Make a column NULLABLE with a load job

You can relax REQUIRED columns to NULLABLE in an existing table's schema when you load data into it and choose to overwrite the existing table. When you overwrite an existing table, the schema of the data you're loading is used to overwrite the existing table's schema. For information on overwriting a table using a load job, select the document for your file type:

Make a column NULLABLE with an append job

You can relax a column's mode when you append data to a table in a load job.
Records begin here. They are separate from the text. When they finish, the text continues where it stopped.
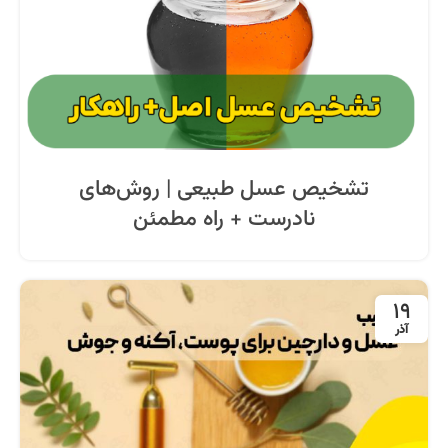
تشخیص عسل طبیعی | روش‌های
نادرست + راه مطمئن
19
آذر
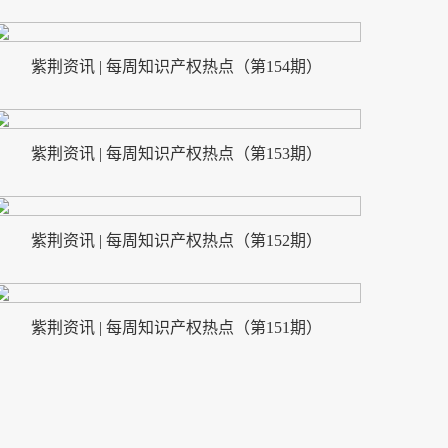
紫荆资讯 | 每周知识产权热点（第154期）
紫荆资讯 | 每周知识产权热点（第153期）
紫荆资讯 | 每周知识产权热点（第152期）
紫荆资讯 | 每周知识产权热点（第151期）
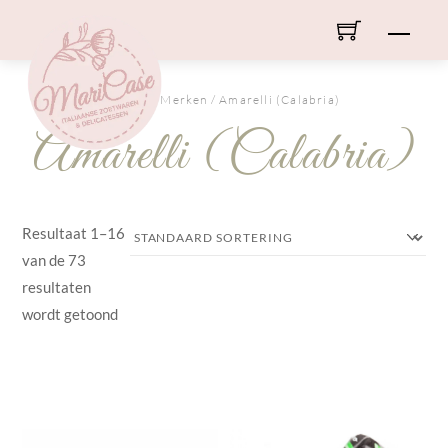
Skip
Men
to
content
HOME
/ Merken / Amarelli (Calabria)
Amarelli (Calabria)
Resultaat 1–16
van de 73
resultaten
wordt getoond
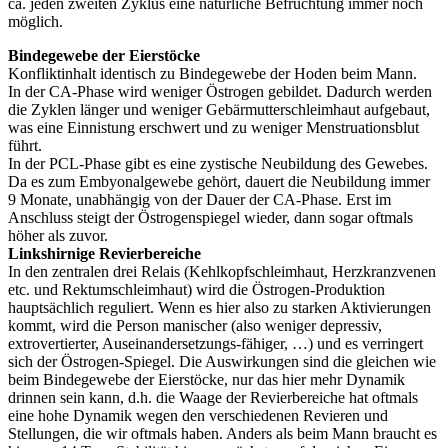
ca. jeden zweiten Zyklus eine natürliche Befruchtung immer noch
möglich.
Bindegewebe der Eierstöcke
Konfliktinhalt identisch zu Bindegewebe der Hoden beim Mann.
In der CA-Phase wird weniger Östrogen gebildet. Dadurch werden
die Zyklen länger und weniger Gebärmutterschleimhaut aufgebaut,
was eine Einnistung erschwert und zu weniger Menstruationsblut
führt.
In der PCL-Phase gibt es eine zystische Neubildung des Gewebes.
Da es zum Embyonalgewebe gehört, dauert die Neubildung immer
9 Monate, unabhängig von der Dauer der CA-Phase. Erst im
Anschluss steigt der Östrogenspiegel wieder, dann sogar oftmals
höher als zuvor.
Linkshirnige Revierbereiche
In den zentralen drei Relais (Kehlkopfschleimhaut, Herzkranzvenen
etc. und Rektumschleimhaut) wird die Östrogen-Produktion
hauptsächlich reguliert. Wenn es hier also zu starken Aktivierungen
kommt, wird die Person manischer (also weniger depressiv,
extrovertierter, Auseinandersetzungs-fähiger, …) und es verringert
sich der Östrogen-Spiegel. Die Auswirkungen sind die gleichen wie
beim Bindegewebe der Eierstöcke, nur das hier mehr Dynamik
drinnen sein kann, d.h. die Waage der Revierbereiche hat oftmals
eine hohe Dynamik wegen den verschiedenen Revieren und
Stellungen, die wir oftmals haben. Anders als beim Mann braucht es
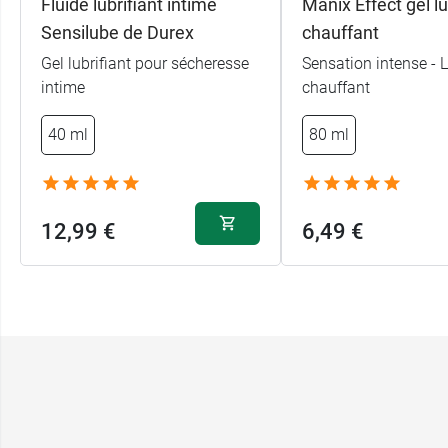
Fluide lubrifiant intime
Manix Effect gel lu
Sensilube de Durex
chauffant
Gel lubrifiant pour sécheresse
Sensation intense - L
intime
chauffant
40 ml
80 ml
12,99 €
6,49 €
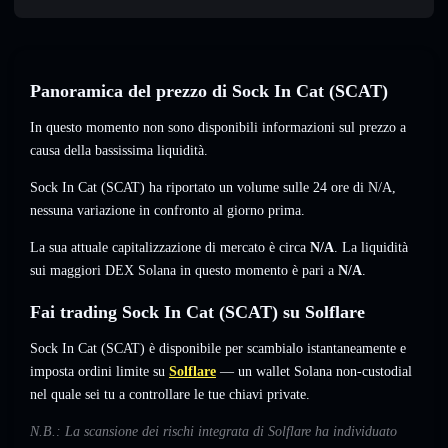
Panoramica del prezzo di Sock In Cat (SCAT)
In questo momento non sono disponibili informazioni sul prezzo a
causa della bassissima liquidità.
Sock In Cat (SCAT) ha riportato un volume sulle 24 ore di
N/A
,
nessuna variazione
in confronto al giorno prima.
La sua attuale capitalizzazione di mercato è circa
N/A
. La liquidità
sui maggiori DEX Solana in questo momento è pari a
N/A
.
Fai trading Sock In Cat (SCAT) su Solflare
Sock In Cat (SCAT) è disponibile per scambialo istantaneamente e
imposta ordini limite su
Solflare
— un wallet Solana non-custodial
nel quale sei tu a controllare le tue chiavi private.
N.B.: La scansione dei rischi integrata di Solflare ha individuato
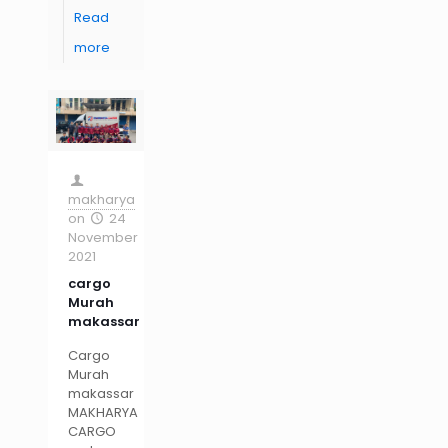
Read
more
makharya
on
24
November
2021
cargo
Murah
makassar
Cargo
Murah
makassar
MAKHARYA
CARGO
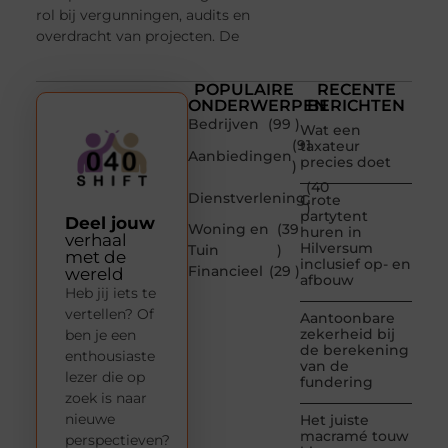
rol bij vergunningen, audits en
overdracht van projecten. De
POPULAIRE
RECENTE
ONDERWERPEN
BERICHTEN
Bedrijven
(99 )
Wat een
(91
taxateur
Aanbiedingen
precies doet
)
(40
Dienstverlening
Grote
)
partytent
Deel jouw
Woning en
(39
huren in
verhaal
Hilversum
Tuin
)
met de
inclusief op- en
Financieel
(29 )
wereld
afbouw
Heb jij iets te
vertellen? Of
Aantoonbare
zekerheid bij
ben je een
de berekening
enthousiaste
van de
lezer die op
fundering
zoek is naar
nieuwe
Het juiste
macramé touw
perspectieven?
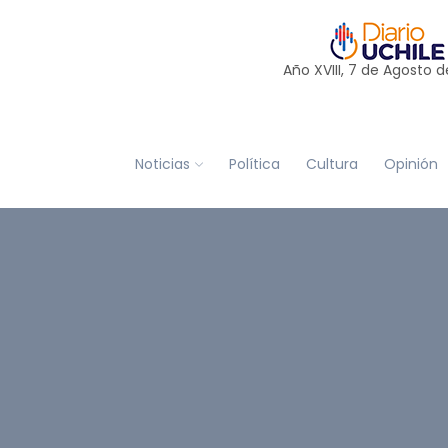
Año XVIII, 7 de
Agosto
d
Noticias
Política
Cultura
Opinión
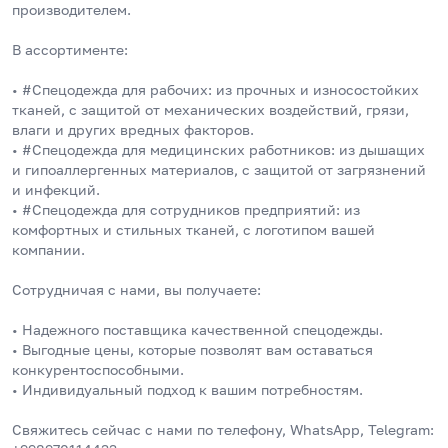
производителем. 
В ассортименте:
• #Спецодежда для рабочих: из прочных и износостойких 
тканей, с защитой от механических воздействий, грязи, 
влаги и других вредных факторов.
• #Спецодежда для медицинских работников: из дышащих 
и гипоаллергенных материалов, с защитой от загрязнений 
и инфекций.
• #Спецодежда для сотрудников предприятий: из 
комфортных и стильных тканей, с логотипом вашей 
компании.
Сотрудничая с нами, вы получаете:
• Надежного поставщика качественной спецодежды.
• Выгодные цены, которые позволят вам оставаться 
конкурентоспособными.
• Индивидуальный подход к вашим потребностям. 
Свяжитесь сейчас с нами по телефону, WhatsApp, Telegram:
Select one of the following based on the type of file:

  • When appending data from CSV and JSON files, relax the mode for individual columns by specifying a JSON schema file.
  • When appending data from Avro, ORC, or Parquet files, relax columns to NULL in your schema and let schema inference detect the relaxed columns.
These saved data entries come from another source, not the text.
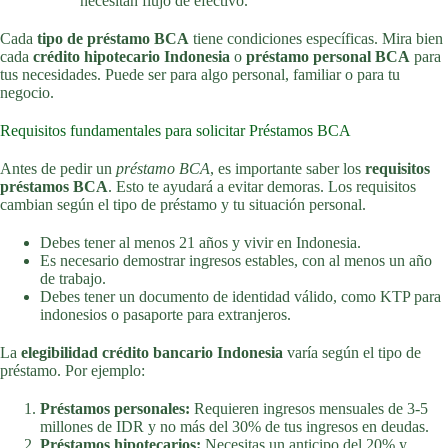
necesitan flujo de efectivo.
Cada
tipo de préstamo BCA
tiene condiciones específicas. Mira bien
cada
crédito hipotecario Indonesia
o
préstamo personal BCA
para
tus necesidades. Puede ser para algo personal, familiar o para tu
negocio.
Requisitos fundamentales para solicitar Préstamos BCA
Antes de pedir un
préstamo BCA
, es importante saber los
requisitos
préstamos BCA
. Esto te ayudará a evitar demoras. Los requisitos
cambian según el tipo de préstamo y tu situación personal.
Debes tener al menos 21 años y vivir en Indonesia.
Es necesario demostrar ingresos estables, con al menos un año
de trabajo.
Debes tener un documento de identidad válido, como KTP para
indonesios o pasaporte para extranjeros.
La
elegibilidad crédito bancario Indonesia
varía según el tipo de
préstamo. Por ejemplo:
Préstamos personales:
Requieren ingresos mensuales de 3-5
millones de IDR y no más del 30% de tus ingresos en deudas.
Préstamos hipotecarios:
Necesitas un anticipo del 20% y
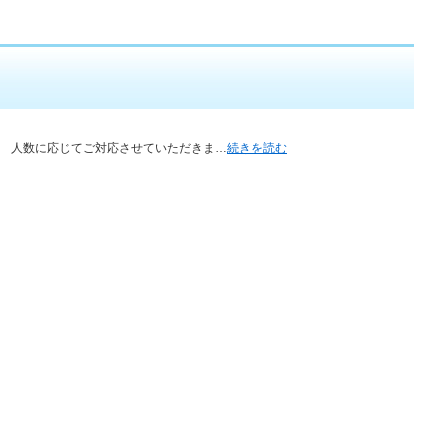
。 人数に応じてご対応させていただきま…
続きを読む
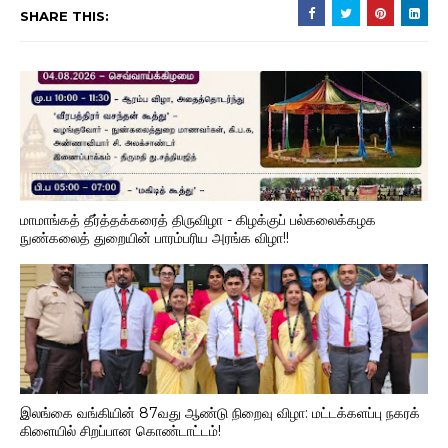
SHARE THIS:
மாமாங்கத் தீர்த்தக்கரைத் திருவிழா - கிழக்குப் பல்கலைக்கழக
நுண்கலைத் துறையின் பாரம்பரிய அரங்க விழா!!
இலங்கை வங்கியின் 87வது ஆண்டு நிறைவு விழா: மட்டக்களப்பு நகரக்
கிளையில் சிறப்பான கொண்டாட்டம்!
To relax a column from REQUIRED to NULLABLE when you append data to a table during a load job, select one of the following options:

Console

You cannot relax a column's mode using the console.

bq

Use the bq load command to load your data and specify the --noreplace flag to indicate that you are appending the data to an existing table.

If the data you're appending is in CSV or newline-delimited JSON format, specify the relaxed columns in a local JSON schema file or use the --autodetect flag to use schema detection to discover relaxed columns in the source data. For information on relaxing column modes using a JSON schema file, see Manually changing REQUIRED columns to NULLABLE.
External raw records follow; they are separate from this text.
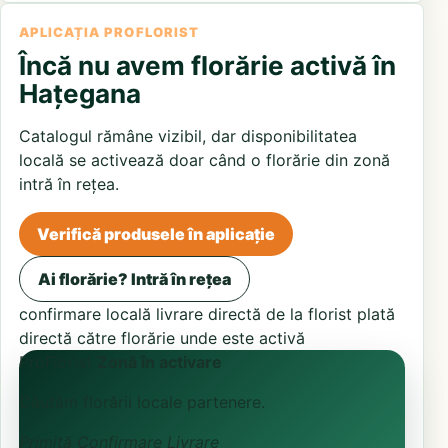
APLICAȚIA PROFLORIST
Încă nu avem florărie activă în
Hațegana
Catalogul rămâne vizibil, dar disponibilitatea
locală se activează doar când o florărie din zonă
intră în rețea.
Verifică produsele în aplicație
Ai florărie? Intră în rețea
confirmare locală
livrare directă de la florist
plată
directă către florărie unde este activă
ProFlorist
Zonă în activare
Căutăm florării locale partenere.
Primită
Confirmare
Livrare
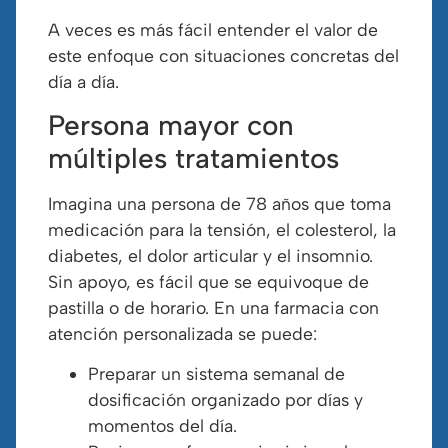
A veces es más fácil entender el valor de
este enfoque con situaciones concretas del
día a día.
Persona mayor con
múltiples tratamientos
Imagina una persona de 78 años que toma
medicación para la tensión, el colesterol, la
diabetes, el dolor articular y el insomnio.
Sin apoyo, es fácil que se equivoque de
pastilla o de horario. En una farmacia con
atención personalizada se puede:
Preparar un sistema semanal de
dosificación organizado por días y
momentos del día.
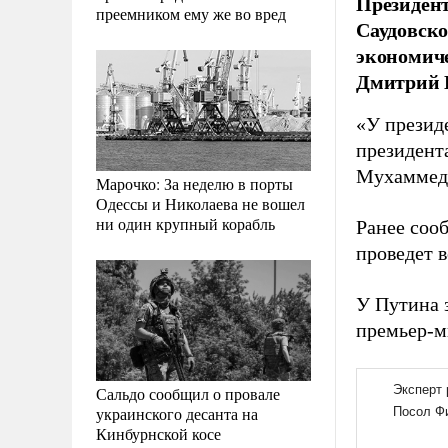
Президент
преемником ему же во вред
Саудовско
экономиче
Дмитрий 
«У презид
президент
Мухаммедо
Марочко: За неделю в порты
Одессы и Николаева не вошел
ни один крупный корабль
Ранее соо
проведет в
У Путина 
премьер-м
Сальдо сообщил о провале
украинского десанта на
Кинбурнской косе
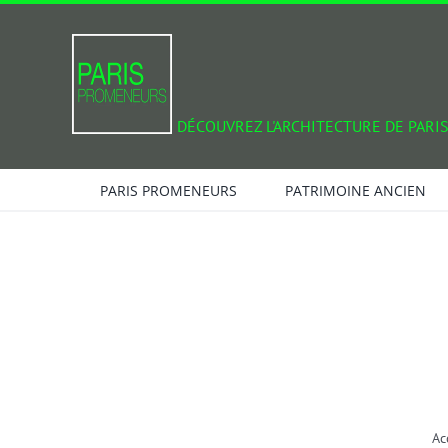
Passer
au
contenu
DÉCOUVREZ L'ARCHITECTURE DE PARIS
PARIS PROMENEURS
PATRIMOINE ANCIEN
Ac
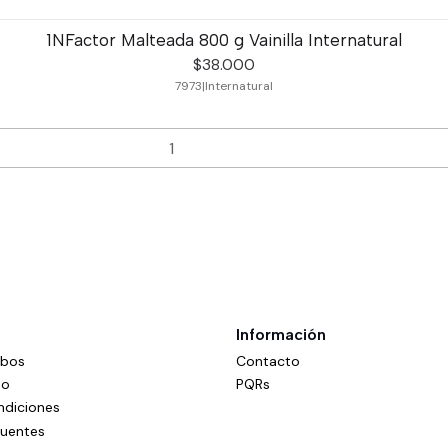
1NFactor Malteada 800 g Vainilla Internatural
$38.000
7973
|
Internatural
Información
mbos
Contacto
do
PQRs
ndiciones
cuentes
Relaxed columns can be automatically inferred from Avro, ORC, and Parquet files. Column relaxation does not apply to Datastore export appends. The columns in tables created by loading Datastore export files are always NULLABLE.

Set the --schema_update_option flag to ALLOW_FIELD_RELAXATION to indicate that the data you're appending contains relaxed columns.

If the table you're appending is in a dataset in a project other than your default project, add the project ID to the dataset name in the following format: project_id:dataset.

(Optional) Supply the --location flag and set the value to your location.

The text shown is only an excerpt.